Dia mengerjapkan mata, mencoba menepis bayang-bayang masa lalu. Namun ketika pemuda itu menoleh sedikit, dari sudut pandang Nayla, wajahnya muncul... begitu mirip dengan seseorang yang sudah lama meninggalkannya Adrian.
"Adrian...?" gumam Nayla nyaris tanpa suara. Napasnya tercekat.
Kepalanya berputar, berpikir cepat. Tidak mungkin. Adrian sudah mati. Dia sendiri yang melihat jenazahnya, meski tidak sempat mengucap selamat tinggal. Tapi pria itu… bahkan caranya berdiri terlalu identik.
Nayla segera menuruni tangga, langkahnya cepat namun tetap tenang agar tidak menimbulkan kegaduhan. Ketika ia sampai ke lantai dasar, pria itu telah menghilang dari tempat tadi. Dengan mata tajam, ia menyapu seluruh ruangan. Wajah-wajah baru menatapnya dengan kagum, tapi Nayla tidak peduli. Matanya hanya mencari satu sosok.
“Ada yang aneh?” tanya Reza, salah satu orang kepercayaannya yang menemani peninjauan hari itu.
“Tidak... mungkin hanya bayangan masa lalu,” jawab Nayla sambil menahan detak jantung yang menggila.
Namun pikirannya terus mengulang kejadian itu. Wajah itu… tidak bisa ditampik. Jika memang bukan Adrian, maka siapa dia? Kenapa bisa semirip itu?
Sorenya, Nayla memutuskan untuk menyelidiki lebih jauh. Ia memanggil tim verifikasi data untuk semua anggota baru. Ternyata nama pria itu terdaftar sebagai Rian Satriyo, berasal dari wilayah utara, dan baru mendaftar pagi itu dengan dokumen yang sangat lengkap dan valid.
Namun, semakin Nayla membaca, semakin tidak masuk akal. Tanggal lahirnya persis dengan Adrian. Golongan darahnya pun sama. Bahkan bekas luka kecil di jari telunjuk kiri yang seharusnya hanya dimiliki Adrian terlihat jelas di foto identifikasi.
“Aku butuh rekaman CCTV hari ini. Dari semua sudut,” perintah Nayla. Suaranya tegas, tapi ada getar yang tidak bisa disembunyikan.
Beberapa jam kemudian, Nayla menatap layar monitor dengan penuh emosi. Gerakan tubuh, senyum singkat, cara memutar pena di antara jari semuanya terlalu akurat.
Pikirannya melayang kembali ke hari ketika jenazah Adrian ditemukan. Hanya sedikit yang bisa dikenali, wajahnya rusak karena luka bakar sebagian.
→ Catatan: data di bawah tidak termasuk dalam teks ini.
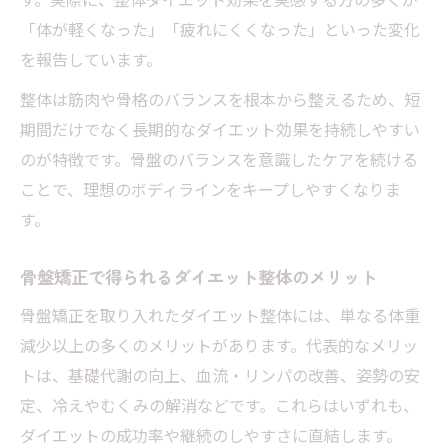
「体が軽くなった」「疲れにくくなった」といった変化
を報告しています。
整体は筋肉や骨格のバランスを根本から整えるため、短
期間だけでなく長期的なダイエット効果を持続しやすい
のが特徴です。骨盤のバランスを意識したケアを続ける
ことで、理想のボディラインをキープしやすくなりま
す。
骨盤矯正で得られるダイエット整体のメリット
骨盤矯正を取り入れたダイエット整体には、単なる体重
減少以上の多くのメリットがあります。代表的なメリッ
トは、基礎代謝の向上、血流・リンパの改善、姿勢の安
定、冷えやむくみの解消などです。これらはいずれも、
ダイエットの成功率や継続のしやすさに直結します。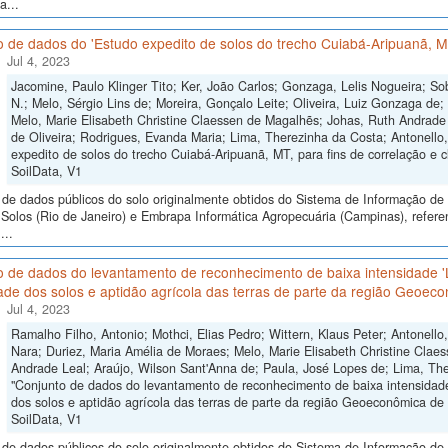
a...
 de dados do 'Estudo expedito de solos do trecho Cuiabá-Aripuanã, MT,
Jul 4, 2023
Jacomine, Paulo Klinger Tito; Ker, João Carlos; Gonzaga, Lelis Nogueira; So
N.; Melo, Sérgio Lins de; Moreira, Gonçalo Leite; Oliveira, Luiz Gonzaga de
Melo, Marie Elisabeth Christine Claessen de Magalhẽs; Johas, Ruth Andrade 
de Oliveira; Rodrigues, Evanda Maria; Lima, Therezinha da Costa; Antonello,
expedito de solos do trecho Cuiabá-Aripuanã, MT, para fins de correlação e cl
SoilData, V1
de dados públicos do solo originalmente obtidos do Sistema de Informação de S
Solos (Rio de Janeiro) e Embrapa Informática Agropecuária (Campinas), refere
...
o de dados do levantamento de reconhecimento de baixa intensidade 
ade dos solos e aptidão agrícola das terras de parte da região Geoeco
Jul 4, 2023
Ramalho Filho, Antonio; Mothci, Elias Pedro; Wittern, Klaus Peter; Antonello
Nara; Duriez, Maria Amélia de Moraes; Melo, Marie Elisabeth Christine Claes
Andrade Leal; Araújo, Wilson Sant'Anna de; Paula, José Lopes de; Lima, The
"Conjunto de dados do levantamento de reconhecimento de baixa intensidad
dos solos e aptidão agrícola das terras de parte da região Geoeconômica de B
SoilData, V1
de dados públicos do solo originalmente obtidos do Sistema de Informação de S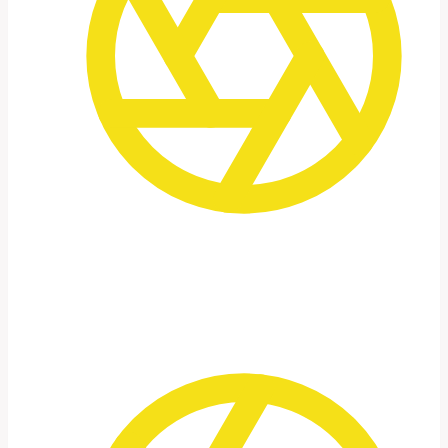
Fotografia com a iluminação certa.
O nascer e o pôr do sol, bem como a
fotografia noturna, são partes essenciais
da viagem.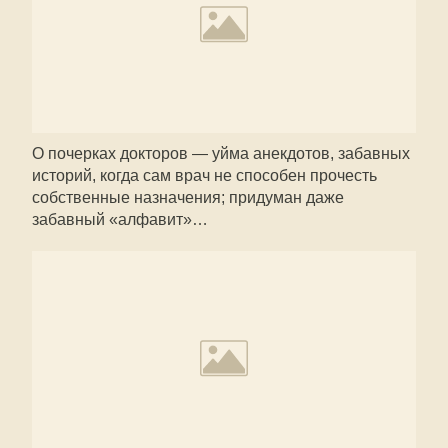
О почерках докторов — уйма анекдотов, забавных
историй, когда сам врач не способен прочесть
собственные назначения; придуман даже
забавный «алфавит»…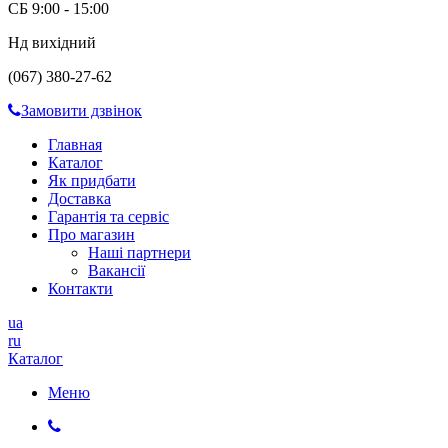
СБ 9:00 - 15:00
Нд вихідний
(067) 380-27-62
Замовити дзвінок
Главная
Каталог
Як придбати
Доставка
Гарантія та сервіс
Про магазин
Наші партнери
Вакансії
Контакти
ua
ru
Каталог
Меню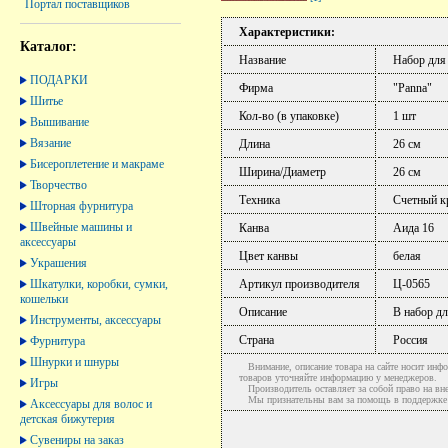
Портал поставщиков
Характеристики:
Каталог:
Название
Набор для
ПОДАРКИ
Фирма
"Panna"
Шитье
Кол-во (в упаковке)
1 шт
Вышивание
Вязание
Длина
26 см
Бисероплетение и макраме
Ширина/Диаметр
26 см
Творчество
Техника
Счетный к
Шторная фурнитура
Швейные машины и
Канва
Аида 16
аксессуары
Цвет канвы
белая
Украшения
Шкатулки, коробки, сумки,
Артикул производителя
Ц-0565
кошельки
Описание
В набор дл
Инструменты, аксессуары
Страна
Россия
Фурнитура
Шнурки и шнуры
Внимание, описание товара на сайте носит инфо
товаров уточняйте информацию у менеджеров.
Игры
Производитель оставляет за собой право на вне
Мы признательны вам за помощь в поддержке ак
Аксессуары для волос и
детская бижутерия
Сувениры на заказ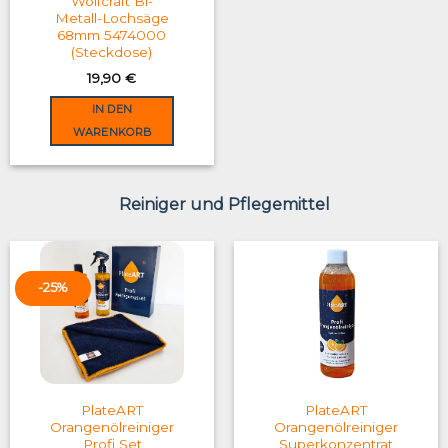
Wolfcraft Bi-
Metall-Lochsäge
68mm 5474000
(Steckdose)
19,90
€
IN DEN
WARENKORB
Reiniger und Pflegemittel
-25%
PlateART
PlateART
Orangenölreiniger
Orangenölreiniger
Profi Set
Superkonzentrat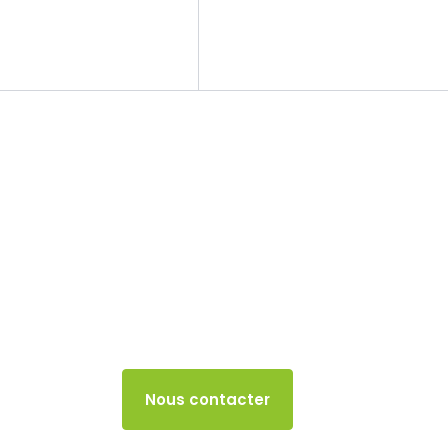
Le cabinet
Nos missions
Indice de la pro
spectacles et ac
Année 2024
3 JUIN 2024
Accès client
Nous contacter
Saat itu, Nayla terlalu larut dalam kesedihan dan kemarahan untuk benar-benar mempertanyakan kemungkinan lain.
Malam harinya, Nayla duduk sendirian di ruang kerjanya. Secangkir teh tak tersentuh, dan laporan-laporan penting dibiarkan terbuka. Yang ada dalam pikirannya hanya satu hal jika itu benar Adrian, mengapa dia menyamar? Mengapa dia tidak langsung datang padanya? Apa yang ia sembunyikan?
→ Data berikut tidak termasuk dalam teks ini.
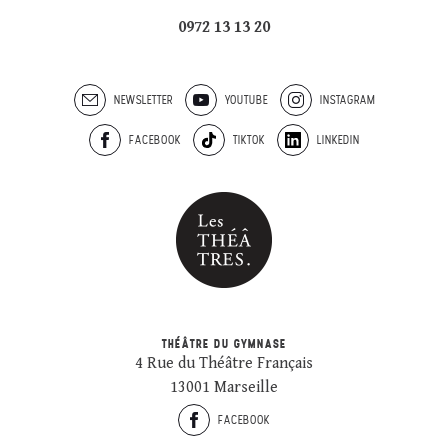
0972 13 13 20
NEWSLETTER
YOUTUBE
INSTAGRAM
FACEBOOK
TIKTOK
LINKEDIN
THÉÂTRE DU GYMNASE
4 Rue du Théâtre Français
13001 Marseille
FACEBOOK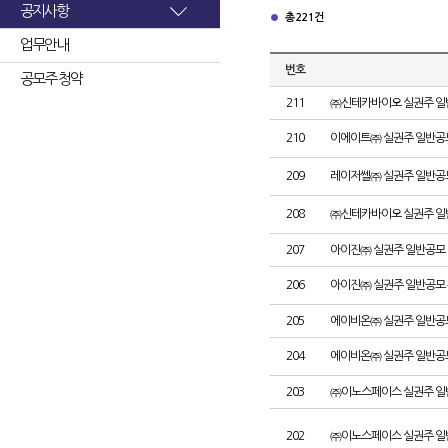
공지사항
총 221건
업무안내
번호
공모주 청약
211
㈜신테카바이오 실권주 일
210
이에이트㈜ 실권주 일반공
209
레이저쎌㈜ 실권주 일반공
208
㈜신테카바이오 실권주 일
207
아이진㈜ 실권주 일반공모 
206
아이진㈜ 실권주 일반공모 
205
에이비온㈜ 실권주 일반공
204
에이비온㈜ 실권주 일반공
203
㈜이노스페이스 실권주 일
202
㈜이노스페이스 실권주 일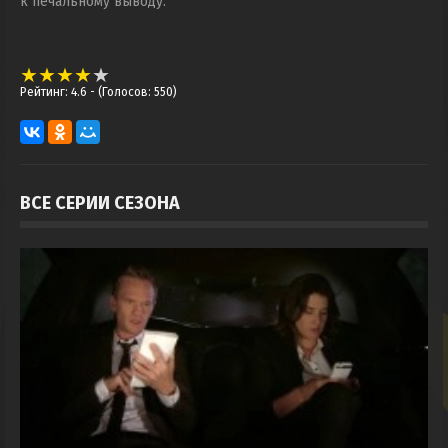
к печальному выводу.
Рейтинг: 4.6
- (Голосов: 550)
ВСЕ СЕРИИ СЕЗОНА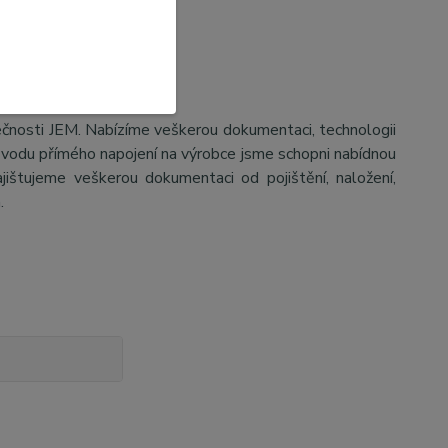
ečnosti JEM. Nabízíme veškerou dokumentaci, technologii
důvodu přímého napojení na výrobce jsme schopni nabídnou
jištujeme veškerou dokumentaci od pojištění, naložení,
a.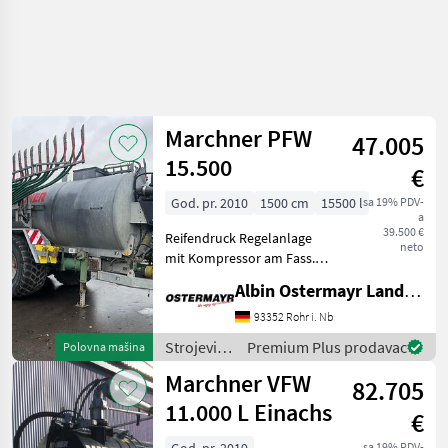
Marchner PFW
47.005
15.500
€
God. pr. 2010
1500 cm
15500 l
sa 19% PDV-
a
39.500 €
Reifendruck Regelanlage
neto
mit Kompressor am Fass.
Pumpni spremnik, : Pumpni
Albin Ostermayr Landmaschinenhandel e.K.
spremnik Strojevi za
đubrenje, gnojenje i
93352 Rohr i. Nb
navodnjavanje Cisterne za
Strojevi
Premium Plus prodavac
Polovna mašina
gnojnicu
za
Marchner VFW
82.705
đubrenje,
gnojenje i
11.000 L Einachs
€
navodnjavanje
/
sa 19% PDV-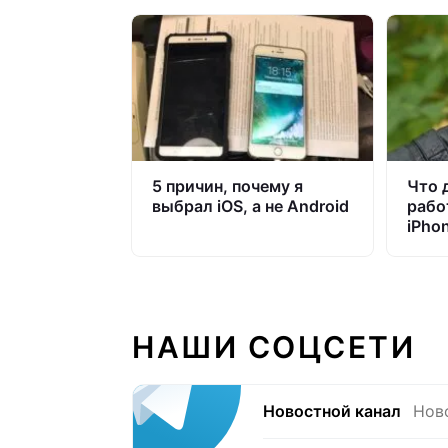
5 причин, почему я
Что 
выбрал iOS, а не Android
рабо
iPho
НАШИ СОЦСЕТИ
Новостной канал
Нов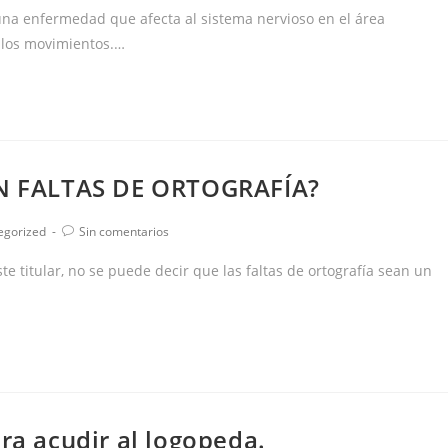
la
na enfermedad que afecta al sistema nervioso en el área
entrada:
y los movimientos.…
N FALTAS DE ORTOGRAFÍA?
ía
Comentarios
egorized
Sin comentarios
de
la
 titular, no se puede decir que las faltas de ortografía sean un
:
entrada:
ra acudir al logopeda.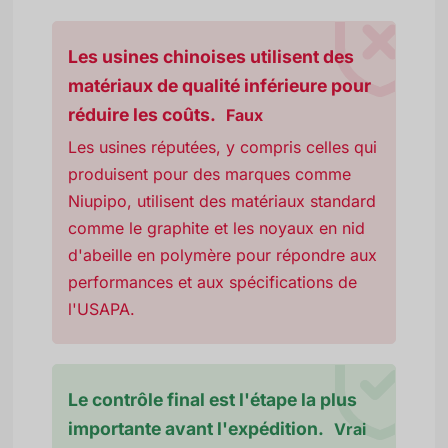
Les usines chinoises utilisent des
matériaux de qualité inférieure pour
réduire les coûts.
Faux
Les usines réputées, y compris celles qui
produisent pour des marques comme
Niupipo, utilisent des matériaux standard
comme le graphite et les noyaux en nid
d'abeille en polymère pour répondre aux
performances et aux spécifications de
l'USAPA.
Le contrôle final est l'étape la plus
importante avant l'expédition.
Vrai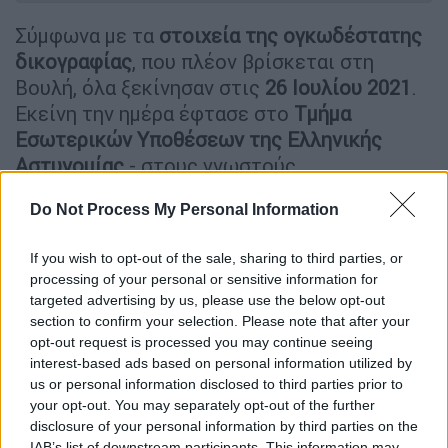
Σύμφωνα με τα
στοιχεία της ογκωδέστατης
δικογραφίας
, που πλέον βρίσκεται στη
Βουλή, όλα ξεκίνησαν στις
26 Ιουλίου 2021
.
Εκείνη την ημέρα έφτασε στο
Τμήμα
Εσωτερικών Υποθέσεων της Ελληνικής
Αστυνομίας
- στους γνωστούς
«Αδιάφθορους» - ένα άκρως εμπιστευτικό
Do Not Process My Personal Information
έγγραφο. Ήταν μια επιστολή γραμμένη από
υπαλλήλους του ΟΠΕΚΕΠΕ, οι οποίοι
If you wish to opt-out of the sale, sharing to third parties, or
αποφάσισαν να σπάσουν τη σιωπή τους
processing of your personal or sensitive information for
βλέποντας το... όργιο των παράνομων
targeted advertising by us, please use the below opt-out
επιδοτήσεων.
section to confirm your selection. Please note that after your
opt-out request is processed you may continue seeing
Όπως εξήγησαν, είχαν γίνει
αποδέκτες
interest-based ads based on personal information utilized by
us or personal information disclosed to third parties prior to
αμέτρητων παραπόνων
από πραγματικούς
your opt-out. You may separately opt-out of the further
αγρότες και κτηνοτρόφους, των οποίων
disclosure of your personal information by third parties on the
«έχει καταστραφεί η ζωή με την
απάνθρωπη
IAB’s list of downstream participants. This information may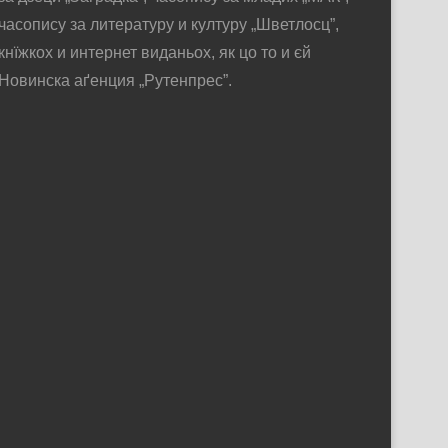
часопису за литературу и културу „Шветлосц”,
кнїжкох и интернет виданьох, як цо то и єй
Новинска аґенция „Рутенпрес”.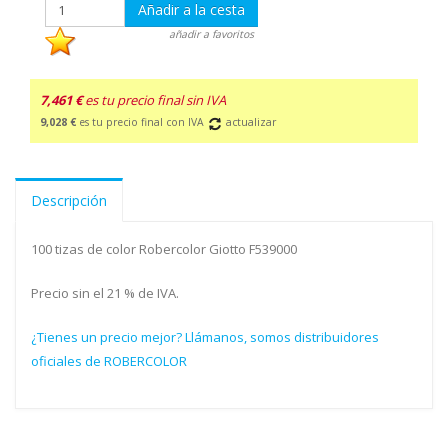
Añadir a la cesta
añadir a favoritos
7,461 €
es tu precio final sin IVA
9,028 €
es tu precio final con IVA
actualizar
Descripción
100 tizas de color Robercolor Giotto F539000
Precio sin el 21 % de IVA.
¿Tienes un precio mejor? Llámanos, somos distribuidores
oficiales de ROBERCOLOR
Tapi satu hal yang pasti jika Adrian masih hidup, maka semuanya belum berakhir.
Keesokan paginya, Nayla menyiapkan dirinya lebih awal dari biasanya. Hari ini, ia tidak hanya akan menjadi pemimpin, tapi juga penyelidik. Ia ingin menghadap Rian Satriyo secara langsung. Ia ingin melihat mata itu dari dekat, mata yang pernah mencintainya, dan mungkin kini menyembunyikan rahasia yang lebih dalam dari yang bisa ia bayangkan.
Saat melangkah menuju ruang pelatihan anggota baru, ia membisikkan dalam hatinya, “Jika kamu benar-benar Adrian… maka bersiaplah. Aku akan memecahkan misterimu. Bahkan jika harus membongkar masa lalu yang kita kubur bersama.”
Langkahnya mantap, dan untuk pertama kalinya setelah dua tahun... Nayla merasa jantungnya kembali berdebar karena harapan, bukan hanya luka.